Problem =
Every line of the data is to be retyped exactly.

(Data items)
=-=-=-=-=
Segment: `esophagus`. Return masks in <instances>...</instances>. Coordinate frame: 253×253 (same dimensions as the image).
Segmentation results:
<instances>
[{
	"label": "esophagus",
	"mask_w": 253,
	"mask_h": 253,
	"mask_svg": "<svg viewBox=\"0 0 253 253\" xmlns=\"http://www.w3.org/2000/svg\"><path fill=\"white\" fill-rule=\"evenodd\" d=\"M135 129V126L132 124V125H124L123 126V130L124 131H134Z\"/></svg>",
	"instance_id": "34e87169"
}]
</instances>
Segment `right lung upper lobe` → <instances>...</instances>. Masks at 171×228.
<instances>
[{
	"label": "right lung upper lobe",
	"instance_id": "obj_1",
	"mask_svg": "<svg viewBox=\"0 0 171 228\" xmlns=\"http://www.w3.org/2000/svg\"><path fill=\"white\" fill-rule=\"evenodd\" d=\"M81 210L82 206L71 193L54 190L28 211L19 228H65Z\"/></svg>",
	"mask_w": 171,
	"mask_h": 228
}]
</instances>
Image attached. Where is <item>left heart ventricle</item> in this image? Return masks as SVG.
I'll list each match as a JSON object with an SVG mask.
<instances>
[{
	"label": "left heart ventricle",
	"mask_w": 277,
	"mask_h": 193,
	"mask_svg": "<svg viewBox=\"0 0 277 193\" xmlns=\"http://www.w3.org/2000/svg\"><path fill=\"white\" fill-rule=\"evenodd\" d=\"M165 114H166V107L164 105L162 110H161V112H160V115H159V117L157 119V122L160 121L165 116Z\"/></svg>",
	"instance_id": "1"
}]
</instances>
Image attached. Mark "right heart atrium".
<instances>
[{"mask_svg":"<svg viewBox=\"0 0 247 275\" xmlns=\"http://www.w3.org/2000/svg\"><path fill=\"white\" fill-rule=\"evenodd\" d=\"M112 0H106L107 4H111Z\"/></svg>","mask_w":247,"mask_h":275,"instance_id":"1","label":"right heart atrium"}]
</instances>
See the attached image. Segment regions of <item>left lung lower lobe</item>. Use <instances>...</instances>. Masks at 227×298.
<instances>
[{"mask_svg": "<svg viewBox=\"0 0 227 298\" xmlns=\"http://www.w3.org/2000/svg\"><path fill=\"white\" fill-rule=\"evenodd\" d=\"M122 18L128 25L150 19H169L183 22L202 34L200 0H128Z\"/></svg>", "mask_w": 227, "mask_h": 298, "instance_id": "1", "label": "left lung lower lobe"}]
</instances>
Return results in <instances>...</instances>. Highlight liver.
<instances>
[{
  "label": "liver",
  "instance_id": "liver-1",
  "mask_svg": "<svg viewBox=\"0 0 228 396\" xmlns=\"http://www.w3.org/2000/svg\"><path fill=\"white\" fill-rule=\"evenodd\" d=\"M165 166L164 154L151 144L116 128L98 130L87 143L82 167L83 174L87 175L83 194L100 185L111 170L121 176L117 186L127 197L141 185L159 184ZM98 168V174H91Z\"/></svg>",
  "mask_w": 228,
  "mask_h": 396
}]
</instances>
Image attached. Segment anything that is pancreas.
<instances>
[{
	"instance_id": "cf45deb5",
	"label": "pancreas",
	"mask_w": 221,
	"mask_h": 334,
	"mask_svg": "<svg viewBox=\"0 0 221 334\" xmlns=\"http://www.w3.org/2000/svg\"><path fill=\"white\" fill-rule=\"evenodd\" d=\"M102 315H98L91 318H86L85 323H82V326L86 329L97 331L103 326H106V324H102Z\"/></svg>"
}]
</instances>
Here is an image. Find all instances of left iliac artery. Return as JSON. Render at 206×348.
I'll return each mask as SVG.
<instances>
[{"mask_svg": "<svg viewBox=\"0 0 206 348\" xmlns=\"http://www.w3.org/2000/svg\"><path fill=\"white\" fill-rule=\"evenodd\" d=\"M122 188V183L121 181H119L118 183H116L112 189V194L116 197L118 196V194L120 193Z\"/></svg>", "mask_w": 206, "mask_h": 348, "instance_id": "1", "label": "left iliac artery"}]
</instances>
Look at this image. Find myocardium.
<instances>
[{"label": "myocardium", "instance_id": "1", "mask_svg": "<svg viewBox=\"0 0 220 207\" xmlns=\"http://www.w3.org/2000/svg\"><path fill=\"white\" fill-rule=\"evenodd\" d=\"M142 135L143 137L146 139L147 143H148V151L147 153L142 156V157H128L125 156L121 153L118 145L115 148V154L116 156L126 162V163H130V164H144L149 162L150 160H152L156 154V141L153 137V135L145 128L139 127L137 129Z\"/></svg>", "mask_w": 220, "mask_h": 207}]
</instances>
=-=-=-=-=
Result for this task =
Segment: `esophagus`. Return masks in <instances>...</instances>. Coordinate frame: 253×253 (same dimensions as the image).
Segmentation results:
<instances>
[{
	"label": "esophagus",
	"mask_w": 253,
	"mask_h": 253,
	"mask_svg": "<svg viewBox=\"0 0 253 253\" xmlns=\"http://www.w3.org/2000/svg\"><path fill=\"white\" fill-rule=\"evenodd\" d=\"M135 129V126L132 124V125H124L123 126V130L124 131H134Z\"/></svg>",
	"instance_id": "34e87169"
}]
</instances>
Segment `right lung upper lobe` → <instances>...</instances>. Masks at 171×228.
<instances>
[{
	"label": "right lung upper lobe",
	"instance_id": "obj_1",
	"mask_svg": "<svg viewBox=\"0 0 171 228\" xmlns=\"http://www.w3.org/2000/svg\"><path fill=\"white\" fill-rule=\"evenodd\" d=\"M81 210L82 206L71 193L54 190L28 211L19 228H65Z\"/></svg>",
	"mask_w": 171,
	"mask_h": 228
}]
</instances>
Image attached. Where is <item>left heart ventricle</item> in this image? Return masks as SVG.
I'll list each match as a JSON object with an SVG mask.
<instances>
[{
	"label": "left heart ventricle",
	"mask_w": 277,
	"mask_h": 193,
	"mask_svg": "<svg viewBox=\"0 0 277 193\" xmlns=\"http://www.w3.org/2000/svg\"><path fill=\"white\" fill-rule=\"evenodd\" d=\"M165 114H166V107L164 105L162 110H161V112H160V115H159V117L157 119V122L160 121L165 116Z\"/></svg>",
	"instance_id": "1"
}]
</instances>
Image attached. Mark "right heart atrium".
<instances>
[{"mask_svg":"<svg viewBox=\"0 0 247 275\" xmlns=\"http://www.w3.org/2000/svg\"><path fill=\"white\" fill-rule=\"evenodd\" d=\"M112 0H106L107 4H111Z\"/></svg>","mask_w":247,"mask_h":275,"instance_id":"1","label":"right heart atrium"}]
</instances>
See the attached image. Segment regions of <item>left lung lower lobe</item>. Use <instances>...</instances>. Masks at 227×298.
<instances>
[{"mask_svg": "<svg viewBox=\"0 0 227 298\" xmlns=\"http://www.w3.org/2000/svg\"><path fill=\"white\" fill-rule=\"evenodd\" d=\"M122 18L128 25L150 19H169L183 22L202 34L200 0H128Z\"/></svg>", "mask_w": 227, "mask_h": 298, "instance_id": "1", "label": "left lung lower lobe"}]
</instances>
Return results in <instances>...</instances>. Highlight liver.
<instances>
[{
  "label": "liver",
  "instance_id": "liver-1",
  "mask_svg": "<svg viewBox=\"0 0 228 396\" xmlns=\"http://www.w3.org/2000/svg\"><path fill=\"white\" fill-rule=\"evenodd\" d=\"M165 166L164 154L151 144L116 128L98 130L87 143L82 167L83 174L87 175L83 194L100 185L111 170L121 176L117 186L127 197L141 185L159 184ZM98 168V174H91Z\"/></svg>",
  "mask_w": 228,
  "mask_h": 396
}]
</instances>
Image attached. Segment anything that is pancreas.
<instances>
[{
	"instance_id": "cf45deb5",
	"label": "pancreas",
	"mask_w": 221,
	"mask_h": 334,
	"mask_svg": "<svg viewBox=\"0 0 221 334\" xmlns=\"http://www.w3.org/2000/svg\"><path fill=\"white\" fill-rule=\"evenodd\" d=\"M102 315H98L91 318H86L85 323H82V326L86 329L97 331L103 326H106V324H102Z\"/></svg>"
}]
</instances>
Here is an image. Find all instances of left iliac artery. Return as JSON. Render at 206×348.
I'll return each mask as SVG.
<instances>
[{"mask_svg": "<svg viewBox=\"0 0 206 348\" xmlns=\"http://www.w3.org/2000/svg\"><path fill=\"white\" fill-rule=\"evenodd\" d=\"M122 188V183L121 181H119L118 183H116L112 189V194L116 197L118 196V194L120 193Z\"/></svg>", "mask_w": 206, "mask_h": 348, "instance_id": "1", "label": "left iliac artery"}]
</instances>
Look at this image. Find myocardium.
<instances>
[{"label": "myocardium", "instance_id": "1", "mask_svg": "<svg viewBox=\"0 0 220 207\" xmlns=\"http://www.w3.org/2000/svg\"><path fill=\"white\" fill-rule=\"evenodd\" d=\"M142 135L143 137L146 139L147 143H148V151L147 153L142 156V157H128L125 156L121 153L118 145L115 148V154L116 156L126 162V163H130V164H144L149 162L150 160H152L156 154V141L153 137V135L145 128L139 127L137 129Z\"/></svg>", "mask_w": 220, "mask_h": 207}]
</instances>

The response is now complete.